Feature #13126
open[keep] Investigate using signed URLs to delegate access to cloud buckets
Description
Currently keepstore is the gateway to the backend object store. All data has to flow through the keepstores. This is a bottleneck which is usually addressed by ops using more expensive keepstore nodes (to get more bandwidth) or adding keepstore nodes.
Some object storage systems such as S3 have the concept of "signed URLs". This is similar to Arvados signing tokens, a secret which gives time-limited access to read a specific object.
Investigate the performance/scaling behavior of the following alternate flow:
- client requests a block from keepstore
- keepstore receives and validates the request as normal
- keepstore requests a signed URL from backend object store for the block
- keepstore returns 302 Redirect to signed url to client
- client receives redirect and makes a new request to fetch the block content from the signed URL
- client checks block md5sum and proceeds as normal, or tries another keepstore if there is an error
The benefit of this approach is that the data transfer load is moved off keepstore and nodes compute communicate directly with the object store. This should scale better. However, there is also a potential latency penalty in adding the extra "request signed URL and redirect" operation.
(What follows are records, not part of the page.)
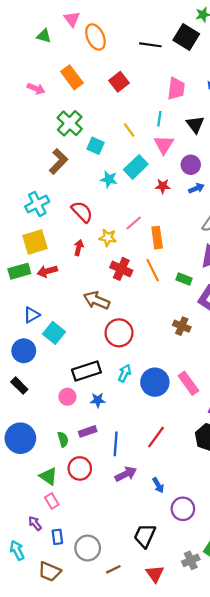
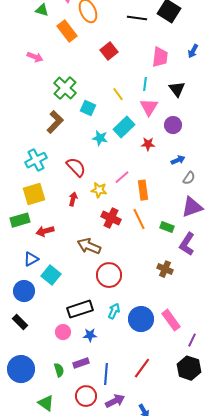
orange rectangle: (72, 77) -> (67, 31), moved
blue arrow: (196, 188) -> (178, 160), moved
red arrow: (47, 271) -> (45, 231), moved
red circle: (80, 468) -> (86, 396), moved

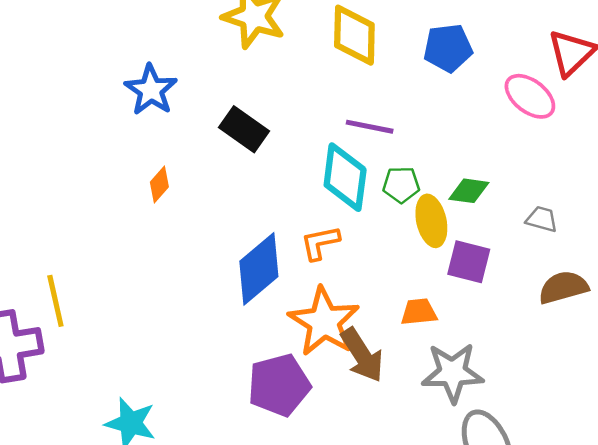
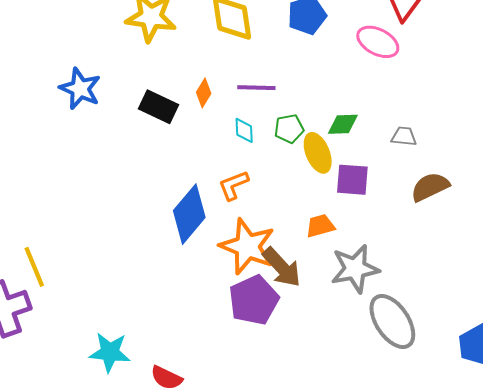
cyan diamond: (345, 177) -> (244, 130), size x0.5
orange diamond: (159, 185) -> (204, 93), moved
purple pentagon: (279, 385) -> (254, 300), moved

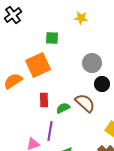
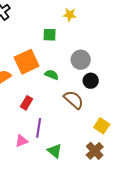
green square: (52, 38) -> (50, 35), moved
red rectangle: (44, 100) -> (27, 103), moved, turned 32
green semicircle: (63, 108) -> (52, 75), moved, turned 48

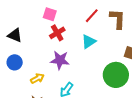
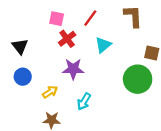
red line: (92, 16) -> (90, 18), moved
black triangle: (15, 35) -> (20, 46), turned 35

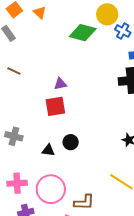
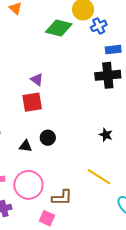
blue cross: (123, 31) -> (99, 26), turned 35
purple triangle: (60, 84) -> (37, 79), turned 48

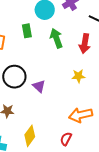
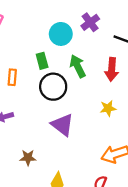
black circle: (14, 77) -> (53, 87), moved
purple triangle: (39, 86) -> (63, 125), size x1.5

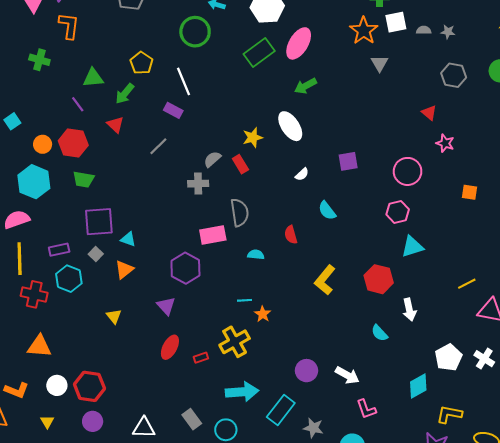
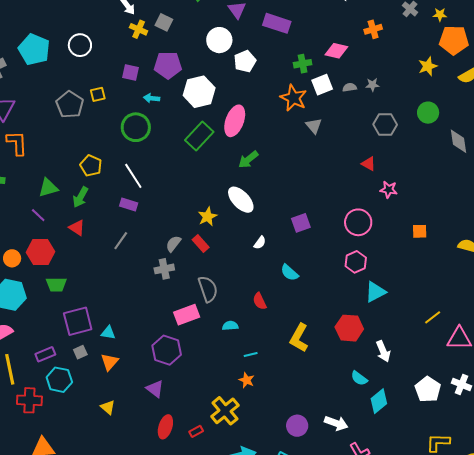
gray square: (96, 254) -> (80, 352), turned 32
cyan line: (245, 300) -> (251, 355), moved
cyan diamond: (418, 386) -> (379, 401), moved

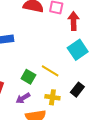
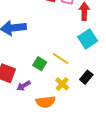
yellow cross: (52, 97) -> (62, 84), turned 32
purple arrow: (23, 98) -> (24, 86), moved

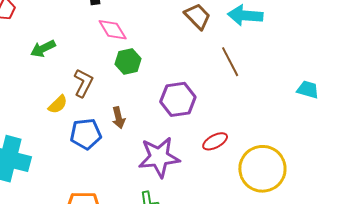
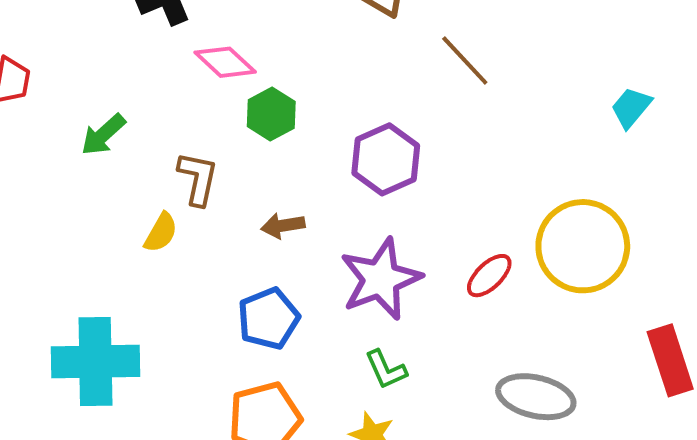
cyan trapezoid: (308, 90) -> (631, 107), moved, turned -50
brown arrow: (119, 118) -> (283, 226), turned 110
blue pentagon: (86, 134) -> (269, 319), moved
red ellipse: (215, 141) -> (489, 276), moved

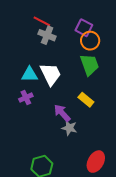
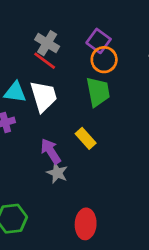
red line: (42, 21) -> (45, 61), moved
red ellipse: (96, 162) -> (86, 224), turned -35

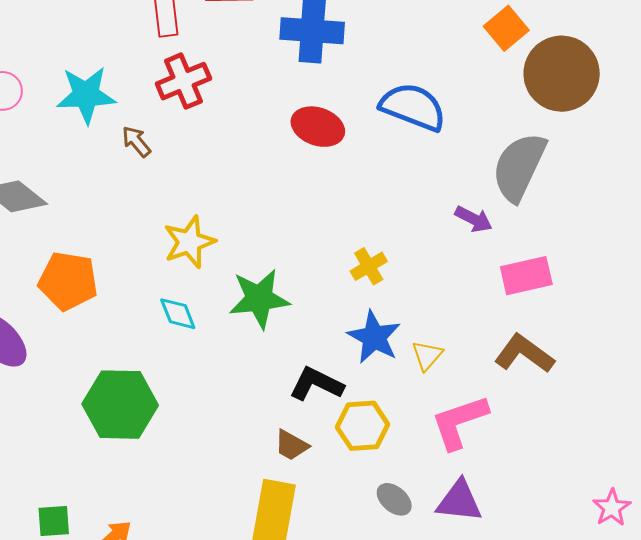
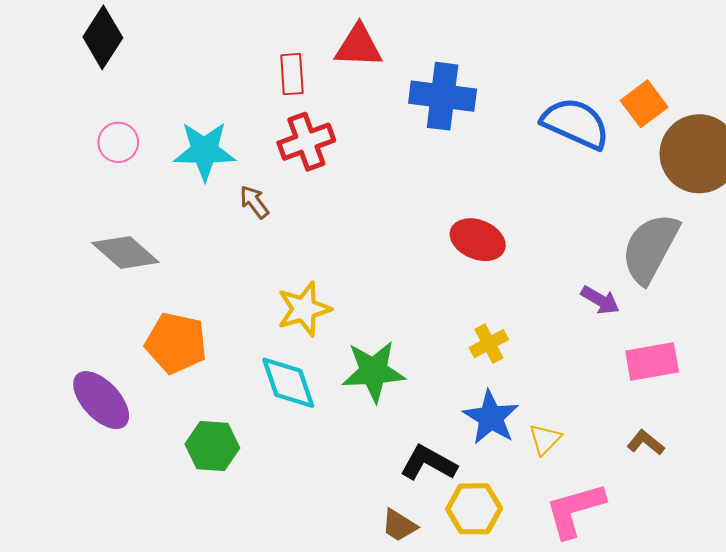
blue semicircle: (413, 107) -> (576, 123), moved
red ellipse: (318, 127) -> (478, 240), moved
cyan diamond: (178, 314) -> (288, 383), size x1.5
brown L-shape: (524, 354) -> (646, 443), size x0.6
green hexagon: (120, 405) -> (212, 446), moved, size x0.7

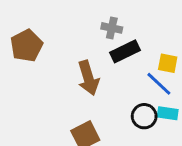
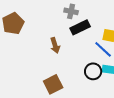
brown arrow: (88, 78) -> (55, 45), size x0.7

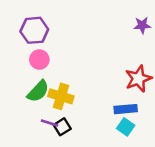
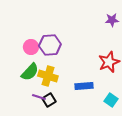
purple hexagon: (34, 30) -> (50, 45), moved
blue rectangle: (126, 109) -> (84, 86), moved
cyan square: (126, 127) -> (111, 100), moved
On AWS, signed URLs can also be used for PUT operations. AWS permits signed URLs that assert that only data that hashes to a specific MD5 will be accepted. However, keepstore needs to verify the block and return an Arvados signing token, it is not clear how that would work with S3 signed URLs.
Reference:
https://docs.aws.amazon.com/sdk-for-go/v1/developer-guide/s3-example-presigned-urls.html
Updated by Peter Amstutz over 6 years ago
- Status changed from New to In Progress
Updated by Peter Amstutz over 6 years ago
- Subject changed from Investigate using signed URLs to delegate access to cloud buckets to [keep] Investigate using signed URLs to delegate access to cloud buckets
- Description updated (diff)
- Status changed from In Progress to New
Updated by Tom Morris over 6 years ago
Rather than starting with an answer, I'd like to see us start with a question or problem statement. I'm my mind the goal is to remove all bottlenecks in accessing the storage layer. All cloud vendors provide highly scalable storage fabrics with reliable transport, integrity checksums, and permission mechanisms. To the extent that we can, we should be leverage those capabilities rather than duplicating them.
Updated by Peter Amstutz over 3 years ago
- Target version deleted (
To Be Groomed)